Exercise data —
____
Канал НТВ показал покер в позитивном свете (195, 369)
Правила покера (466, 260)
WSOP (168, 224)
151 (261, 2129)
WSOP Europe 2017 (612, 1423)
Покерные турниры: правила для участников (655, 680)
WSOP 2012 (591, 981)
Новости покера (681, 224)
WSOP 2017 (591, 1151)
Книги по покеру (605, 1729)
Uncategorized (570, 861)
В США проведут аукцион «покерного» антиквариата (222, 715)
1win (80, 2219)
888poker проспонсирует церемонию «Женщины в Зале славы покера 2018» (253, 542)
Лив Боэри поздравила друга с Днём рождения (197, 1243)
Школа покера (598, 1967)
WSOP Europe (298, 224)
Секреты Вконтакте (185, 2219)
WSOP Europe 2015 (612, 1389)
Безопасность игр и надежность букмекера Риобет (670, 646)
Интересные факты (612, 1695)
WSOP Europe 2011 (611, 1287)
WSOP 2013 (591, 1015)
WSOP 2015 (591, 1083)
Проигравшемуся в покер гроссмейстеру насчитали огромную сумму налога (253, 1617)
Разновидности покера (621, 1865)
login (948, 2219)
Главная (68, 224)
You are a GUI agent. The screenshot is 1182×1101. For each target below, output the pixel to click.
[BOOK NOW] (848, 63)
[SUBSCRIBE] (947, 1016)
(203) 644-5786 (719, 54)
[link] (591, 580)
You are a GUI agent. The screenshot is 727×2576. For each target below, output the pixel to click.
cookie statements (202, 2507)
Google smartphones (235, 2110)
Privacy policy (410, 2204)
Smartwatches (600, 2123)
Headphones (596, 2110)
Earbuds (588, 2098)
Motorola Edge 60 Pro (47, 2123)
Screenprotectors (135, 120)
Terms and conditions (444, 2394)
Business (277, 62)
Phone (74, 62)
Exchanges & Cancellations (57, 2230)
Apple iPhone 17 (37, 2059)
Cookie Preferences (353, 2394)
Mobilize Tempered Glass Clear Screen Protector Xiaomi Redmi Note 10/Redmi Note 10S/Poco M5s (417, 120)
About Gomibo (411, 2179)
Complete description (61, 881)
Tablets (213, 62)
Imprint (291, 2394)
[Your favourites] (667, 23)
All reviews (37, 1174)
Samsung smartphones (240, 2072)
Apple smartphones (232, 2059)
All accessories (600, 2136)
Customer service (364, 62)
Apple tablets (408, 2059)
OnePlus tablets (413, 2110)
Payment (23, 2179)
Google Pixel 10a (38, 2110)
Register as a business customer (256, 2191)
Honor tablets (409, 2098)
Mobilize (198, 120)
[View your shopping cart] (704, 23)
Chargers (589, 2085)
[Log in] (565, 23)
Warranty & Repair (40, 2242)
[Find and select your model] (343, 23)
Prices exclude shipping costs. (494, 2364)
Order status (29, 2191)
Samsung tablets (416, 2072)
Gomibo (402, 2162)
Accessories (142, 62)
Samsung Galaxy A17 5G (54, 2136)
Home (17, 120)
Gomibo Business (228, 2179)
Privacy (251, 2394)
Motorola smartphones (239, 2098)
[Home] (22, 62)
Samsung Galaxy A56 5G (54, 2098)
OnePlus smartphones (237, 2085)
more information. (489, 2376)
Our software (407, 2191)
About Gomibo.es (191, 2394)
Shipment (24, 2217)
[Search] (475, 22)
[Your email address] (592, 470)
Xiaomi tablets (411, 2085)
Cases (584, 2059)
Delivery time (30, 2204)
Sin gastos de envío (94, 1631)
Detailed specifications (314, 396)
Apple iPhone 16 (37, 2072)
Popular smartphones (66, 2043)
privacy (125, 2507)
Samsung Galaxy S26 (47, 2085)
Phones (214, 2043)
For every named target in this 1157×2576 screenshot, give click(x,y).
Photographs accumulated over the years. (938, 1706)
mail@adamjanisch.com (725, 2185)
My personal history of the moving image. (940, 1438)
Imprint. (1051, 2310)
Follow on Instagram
____
Your assignment — Could you copy out every line in the listing where the word "Motorola" appears?

Answer space —
Motorola Edge 60 Pro (47, 2123)
Motorola smartphones (239, 2098)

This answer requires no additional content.